In State v. Smith, 312 Or 561, 822 P2d 1193 (1992), the state alleged that the defendant had failed to remain under the supervision and control of the probation department, that the defendant had failed to report monthly as required by the probation department, that the trial court had issued a warrant, and that the state considered the defendant to be a fugitive from justice. The defendant's attorney did not dispute those allegations. Id. at 563. Under those circumstances, the court dismissed the defendant's petition for review. Id. at 564.

Smith is distinguishable from the case at hand. It is important to note that the defendant in Smith had the benefit of the first appeal taken of right and that the Supreme Court, whose review is discretionary, merely declined further review of the case.
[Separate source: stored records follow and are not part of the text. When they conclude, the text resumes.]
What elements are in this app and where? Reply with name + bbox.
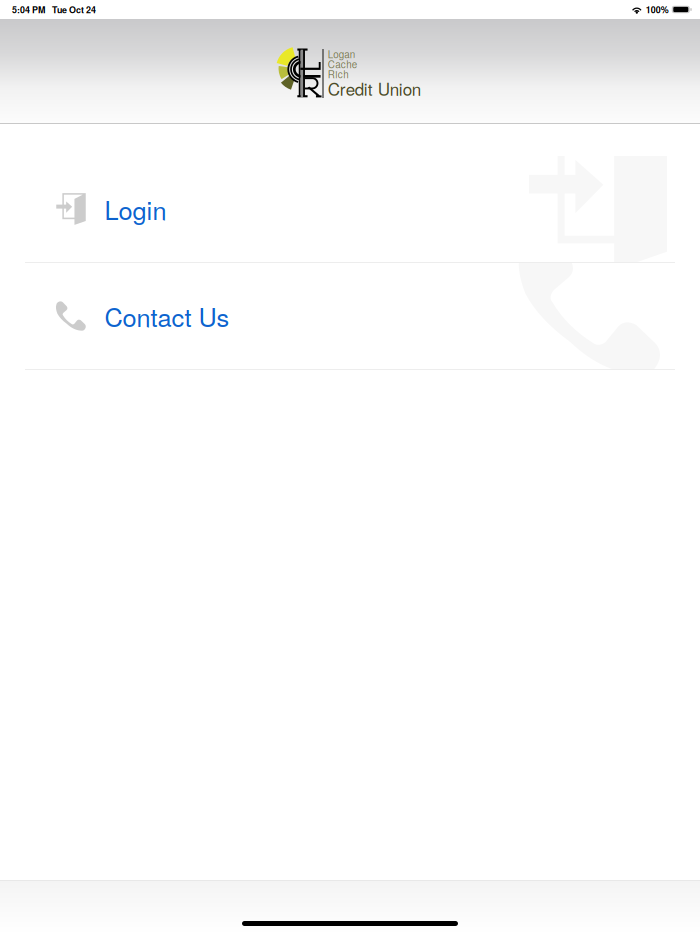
staticText: 5:04 PM xyxy=(12,3,45,16)
staticText: Login xyxy=(104,191,166,227)
button[interactable]: Contact Us xyxy=(0,263,700,369)
staticText: Contact Us xyxy=(104,298,230,334)
staticText: Tue Oct 24 xyxy=(52,3,96,16)
staticText: Cache xyxy=(328,57,357,71)
staticText: Credit Union xyxy=(328,76,421,101)
button[interactable]: Login xyxy=(0,156,700,262)
staticText: Logan xyxy=(328,47,355,61)
staticText: Rich xyxy=(328,67,348,81)
staticText: 100% xyxy=(646,3,669,16)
At stake here is defendant's appeal as a matter of statutory right.

In addition, the court in Smith noted that the state "consider[ed]" the defendant to be a fugitive. Id. at 563. An allegation by an adverse party that a defendant is a "fugitive" is insufficient. Rather, the appellate court must be able to find, based on sufficient evidence, that it is more likely than not that the defendant is a fugitive from justice. In Smith, perhaps the court implicitly made such a finding based on the undisputed allegations that the defendant had failed to report periodically as required and had failed to remain under the probation department's supervision and control. By contrast, there is no similar factual basis in this case. Indeed, in its response to the court's letter, the state alleged that, on three previous occasions, the trial court had initiated a show cause proceeding, each of which was heard to completion. That suggests that, when the trial court has required defendant to appear in court and defendant has had notice of that requirement, defendant has done so. In addition, the trial court continued defendant's probation after holding that defendant violated the terms of his probation. Accordingly, Smith is distinguishable.
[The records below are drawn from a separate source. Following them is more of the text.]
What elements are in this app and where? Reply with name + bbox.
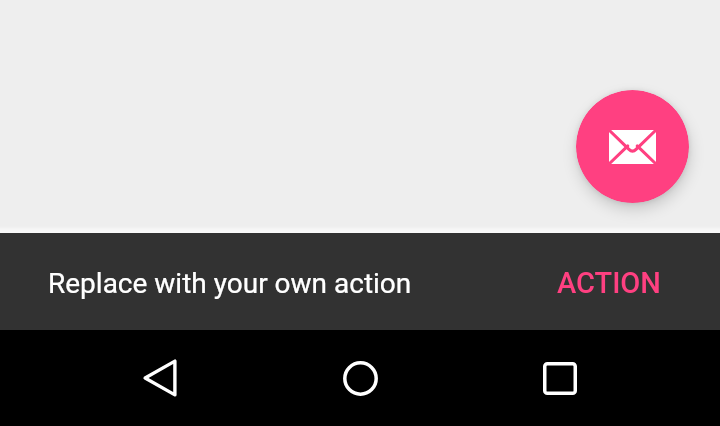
staticText: Replace with your own action	[48, 267, 412, 300]
staticText: ACTION	[557, 266, 661, 300]
button[interactable]: Home	[312, 330, 408, 426]
button[interactable]: ACTION	[557, 263, 720, 300]
button[interactable]: Recent apps	[512, 330, 608, 426]
button[interactable]: Compose email	[576, 90, 689, 203]
button[interactable]: Back	[112, 330, 208, 426]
The state also cites Pruett and Pruett, 185 Or App 669, 60 P3d 1094, rev den, 335 Or 443 (2003), in support of its motion. In Pruett, the defendant, who was the father of the parties' children, was ordered to pay child support. The defendant had been the subject of four previous contempt proceedings for nonpayment of child support. On at least one occasion, while serving a jail sentence for contempt, the defendant went on a hunger strike. To prevent the defendant from engaging in a prolonged hunger strike while serving his sentence, the trial court ordered the defendant to serve his sentence in increments of time, which required him to report to jail to serve those increments. However, the defendant failed to comply with that order. Id. at 671. We dismissed the defendant's appeal because he was aware of the requirement in the judgment that he report to jail and had demonstrated his unwillingness to abide by the judgment pending the appeal. Id. at 677-8.

We stated in Pruett that

"an appellant's failure voluntarily to surrender to custody or report to supervision as required by a judgment under appeal or a conditional release document, is a sufficient ground for this court to exercise its discretion to dismiss the appeal."

Id. at 677. In contrast, here, defendant was not required to report to any supervisory authority as part of his probation and there is no evidence that, before defendant's attorney was served with a copy of the state's motion to dismiss, defendant was aware that the trial court had issued a warrant for his arrest. The mere existence of an unserved warrant does not establish that a person has absconded.

In sum, because the state has not shown that defendant has escaped or absconded from custody or supervision, dismissal of defendant's appeal is not justified on these facts. Accordingly, we deny the state's motion to dismiss.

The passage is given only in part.